Integrating AI-Powered Digital Pathology and Imaging Mass Cytometry Identifies Key Classifiers of Tumor Cells, Stroma, and Immune Cells in Non-Small Cell Lung Cancer

Affiliations

Integrating AI-Powered Digital Pathology and Imaging Mass Cytometry Identifies Key Classifiers of Tumor Cells, Stroma, and Immune Cells in Non-Small Cell Lung Cancer

Alessandra Rigamonti et al. Cancer Res. .

Abstract

Artificial intelligence (AI)-powered approaches are becoming increasingly used as histopathologic tools to extract subvisual features and improve diagnostic workflows. On the other hand, hi-plex approaches are widely adopted to analyze the immune ecosystem in tumor specimens. Here, we aimed at combining AI-aided histopathology and imaging mass cytometry (IMC) to analyze the ecosystem of non-small cell lung cancer (NSCLC). An AI-based approach was used on hematoxylin and eosin (H&E) sections from 158 NSCLC specimens to accurately identify tumor cells, both adenocarcinoma and squamous carcinoma cells, and to generate a classifier of tumor cell spatial clustering.
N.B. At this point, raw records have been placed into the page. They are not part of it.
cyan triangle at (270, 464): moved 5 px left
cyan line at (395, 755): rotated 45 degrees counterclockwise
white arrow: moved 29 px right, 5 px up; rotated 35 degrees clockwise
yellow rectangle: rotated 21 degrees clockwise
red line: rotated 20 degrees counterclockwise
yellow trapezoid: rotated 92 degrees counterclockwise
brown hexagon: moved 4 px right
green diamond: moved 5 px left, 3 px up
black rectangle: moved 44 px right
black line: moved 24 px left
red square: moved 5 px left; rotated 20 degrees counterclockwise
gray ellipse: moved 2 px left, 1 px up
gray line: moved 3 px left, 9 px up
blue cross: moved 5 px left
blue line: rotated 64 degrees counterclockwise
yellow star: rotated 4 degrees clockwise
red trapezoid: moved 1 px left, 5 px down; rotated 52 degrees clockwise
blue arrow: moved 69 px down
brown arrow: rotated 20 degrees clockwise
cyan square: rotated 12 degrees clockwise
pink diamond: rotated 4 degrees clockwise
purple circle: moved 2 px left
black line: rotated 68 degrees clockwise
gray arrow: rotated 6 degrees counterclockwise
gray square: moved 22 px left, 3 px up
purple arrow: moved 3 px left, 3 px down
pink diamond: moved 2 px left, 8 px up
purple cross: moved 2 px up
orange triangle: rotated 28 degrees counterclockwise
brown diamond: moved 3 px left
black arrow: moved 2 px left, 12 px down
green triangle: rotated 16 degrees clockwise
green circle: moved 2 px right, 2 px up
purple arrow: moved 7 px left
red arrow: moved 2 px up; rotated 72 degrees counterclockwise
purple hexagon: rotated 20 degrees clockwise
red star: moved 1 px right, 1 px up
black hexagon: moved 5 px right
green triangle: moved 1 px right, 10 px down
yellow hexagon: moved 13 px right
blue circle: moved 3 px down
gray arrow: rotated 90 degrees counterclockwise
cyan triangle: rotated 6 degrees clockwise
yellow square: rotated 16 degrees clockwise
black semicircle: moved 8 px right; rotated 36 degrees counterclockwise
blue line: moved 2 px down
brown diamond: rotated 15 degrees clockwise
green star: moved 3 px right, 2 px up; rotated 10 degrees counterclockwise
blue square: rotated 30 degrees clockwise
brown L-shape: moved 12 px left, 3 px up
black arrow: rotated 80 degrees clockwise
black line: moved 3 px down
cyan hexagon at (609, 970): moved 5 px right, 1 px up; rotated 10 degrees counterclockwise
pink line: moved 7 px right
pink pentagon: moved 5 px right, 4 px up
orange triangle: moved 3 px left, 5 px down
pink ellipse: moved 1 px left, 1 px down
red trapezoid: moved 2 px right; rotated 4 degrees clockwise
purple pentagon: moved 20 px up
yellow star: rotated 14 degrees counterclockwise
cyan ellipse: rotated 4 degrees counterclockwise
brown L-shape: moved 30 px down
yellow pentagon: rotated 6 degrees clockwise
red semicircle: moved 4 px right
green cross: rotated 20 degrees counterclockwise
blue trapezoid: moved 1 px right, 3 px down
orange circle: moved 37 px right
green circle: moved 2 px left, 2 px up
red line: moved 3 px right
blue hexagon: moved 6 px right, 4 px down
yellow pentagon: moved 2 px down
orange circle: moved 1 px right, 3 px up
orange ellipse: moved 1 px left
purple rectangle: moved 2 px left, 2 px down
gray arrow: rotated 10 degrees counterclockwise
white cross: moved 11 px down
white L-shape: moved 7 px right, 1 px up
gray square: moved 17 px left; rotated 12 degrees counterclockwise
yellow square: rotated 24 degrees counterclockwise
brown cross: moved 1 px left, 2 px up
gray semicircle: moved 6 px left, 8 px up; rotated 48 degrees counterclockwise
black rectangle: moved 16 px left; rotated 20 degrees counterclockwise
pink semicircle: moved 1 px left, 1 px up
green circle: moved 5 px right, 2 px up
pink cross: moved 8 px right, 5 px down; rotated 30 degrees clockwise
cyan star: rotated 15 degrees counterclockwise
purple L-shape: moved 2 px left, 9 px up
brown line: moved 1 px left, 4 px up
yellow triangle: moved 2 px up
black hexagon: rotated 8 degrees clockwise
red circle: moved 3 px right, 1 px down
Consecutive tissue sections were stained with metal-labeled antibodies and processed through the IMC workflow, allowing quantitative detection of 24 markers related to tumor cells, tissue architecture, CD45+ myeloid and lymphoid cells, and immune activation. IMC identified 11 macrophage clusters that mainly localized in the stroma, except for S100A8+ cells, which infiltrated tumor nests. T cells were preferentially localized in peritumor areas or in tumor nests, the latter being associated with better prognosis, and they were more abundant in highly clustered tumors. Integrated tumor and immune classifiers were validated as prognostic on whole slides. In conclusion, integration of AI-powered H&E and multiparametric IMC allows investigation of spatial patterns and reveals tissue relevant features with clinical relevance.

Significance: Leveraging artificial intelligence-powered H&E analysis integrated with hi-plex imaging mass cytometry provides insights into the tumor ecosystem and can translate tumor features into classifiers to predict prognosis, genotype, and therapy response.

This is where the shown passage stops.